# Rubix/apex DX type roms



## GTvert90 (Jun 6, 2011)

I have been on aosp roms for a while but lately data has become really unstable for me. So I went back to TW based roms.

Having the Droid X back in the day. We had a lot of roms that kept the blur framework but integrated aosp apps. Lock screen, dialer, sms, camera. And so on. You had some extra speed and still kept battery life and stability.

I haven't really found a ROM like that for the d2vzw. I think it would be a good way to go. Anything in the works?

Sent from my SCH-I535 using Tapatalk 2


----------



## TenderloinShadow (Nov 4, 2011)

Try Beans Stock ROM. It's exactly what you're looking for.

And what AOSP ROM are you running with unstable data? What radio are you using? AOSP data should no longer be an issue.


----------



## GTvert90 (Jun 6, 2011)

I'll have to try beans when it's upgraded to jb. I haven't ran it since build 8 or so.

I was on aokp. Tried all the radios. Just lately it's been really un stable I know the ril is supposedly fixed but I only saw I minor improvement. I thought maybe it was my SIM but back on tw everything is as it should be.

Sent from my SCH-I535 using Tapatalk 2


----------



## TenderloinShadow (Nov 4, 2011)

are you sure you have good signal in your area?
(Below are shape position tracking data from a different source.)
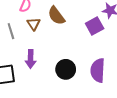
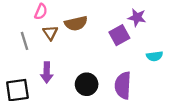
brown semicircle: (56, 16) -> (76, 23), turned -66

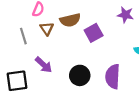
purple square: (119, 35) -> (94, 33), moved
purple arrow: (47, 73) -> (44, 65), turned -48

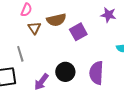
gray line: (23, 36) -> (20, 54), moved
purple arrow: (44, 65) -> (41, 82), moved, turned 84

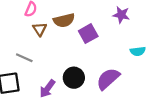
gray line: (20, 54) -> (24, 58), turned -49
purple semicircle: (96, 73) -> (108, 79), turned 45

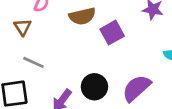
brown triangle: (40, 29) -> (23, 27), moved

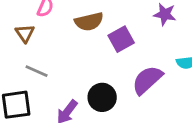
purple semicircle: (137, 88) -> (147, 80), moved

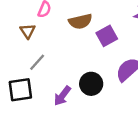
gray line: (37, 71) -> (37, 62), turned -72

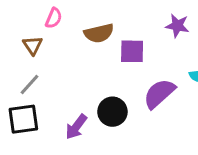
purple square: (107, 36) -> (132, 51), turned 30
gray line: (37, 62) -> (29, 84), moved

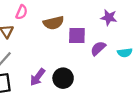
purple semicircle: (159, 94) -> (98, 48), moved, size x0.7
purple arrow: (76, 127) -> (38, 77), moved

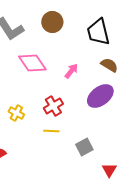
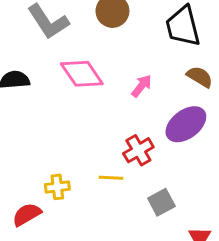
red cross: (53, 106) -> (138, 150), moved
yellow cross: (16, 113) -> (57, 187), moved, turned -35

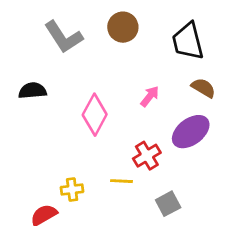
pink diamond: (82, 74) -> (95, 115), moved, turned 63

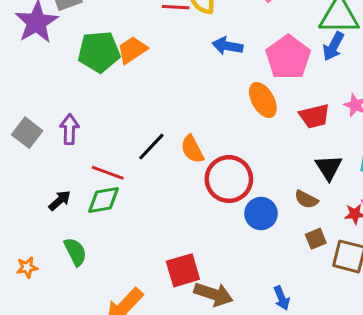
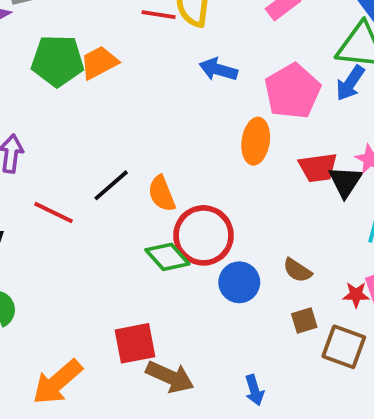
orange ellipse: (263, 100) -> (256, 141), turned 32
black triangle: (329, 167) -> (345, 181), moved
green diamond: (104, 200) -> (167, 257), moved, turned 52

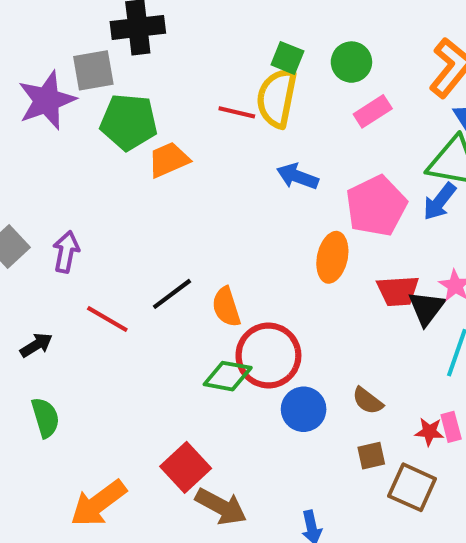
green pentagon: (58, 61) -> (129, 122), moved
green diamond: (167, 257) -> (228, 376), turned -42
red square: (135, 343) -> (186, 467), turned -36

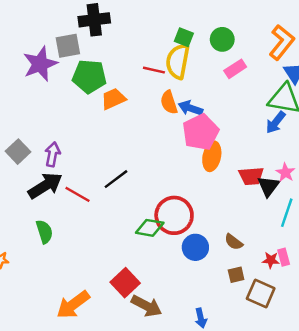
pink pentagon: (376, 206) -> (201, 132), moved
orange semicircle: (226, 307) -> (169, 102), moved
black arrow: (36, 345) -> (45, 186), moved, size x1.8
green semicircle: (45, 418) -> (44, 232), moved

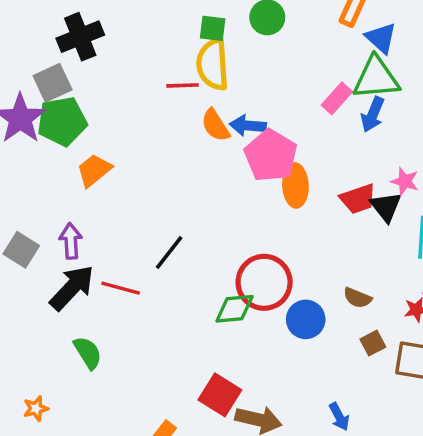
pink rectangle: (235, 69) -> (337, 98), moved
green pentagon: (89, 76) -> (62, 121), moved
orange trapezoid: (113, 99) -> (94, 170), moved

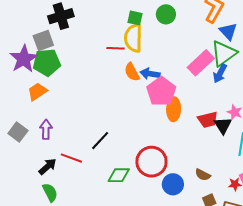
green triangle: (376, 78) -> (224, 53), turned -36
pink rectangle: (337, 98) -> (201, 63), size x1.5
orange trapezoid: (94, 170) -> (37, 92), moved
black arrow: (72, 288) -> (48, 166), moved, size x0.7
green diamond: (234, 309) -> (119, 175), moved

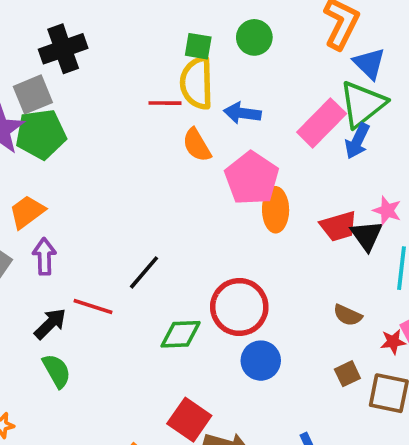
blue arrow: (150, 74) -> (242, 113), moved
orange trapezoid: (37, 92) -> (27, 212), moved
brown semicircle: (203, 175) -> (348, 315), moved
blue circle: (173, 184) -> (261, 361), moved

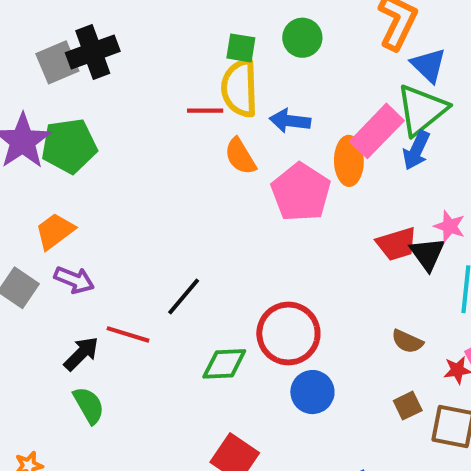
gray square: (33, 94) -> (57, 62), moved
orange ellipse: (276, 210) -> (349, 161), moved
purple arrow: (44, 256) -> (74, 280), turned 114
I've found the new RIL has made things extremely stable since it came out


----------



## GTvert90 (Jun 6, 2011)

I know there are spots where I don't get the best coverage but spots where I get above average signal it started dropping more and more in the last few weeks. Tw based is rock solid. It sucks but there is a good group of devs for the tw stuff and I got fed up with my phone not being very reliable

Sent from my SCH-I535 using Tapatalk 2


----------



## TenderloinShadow (Nov 4, 2011)

everyone handles it differently. AOSP ROMs are not 100% and while they are more like 90% right now, I don't see that 100% coming in the immediate future. If that's a concern for you, then yes you should use TW based ROMs.

Also, what radio are you using with your ROM?


----------



## GTvert90 (Jun 6, 2011)

HE at the moment. Haven't tried the jb radio on my current ROM yet

Sent from my SCH-I535 using Tapatalk 2


----------



## TenderloinShadow (Nov 4, 2011)

I've heard mixed things about HE. I'm running HD and it's been great. Haven't tried the JB radio either yet.


----------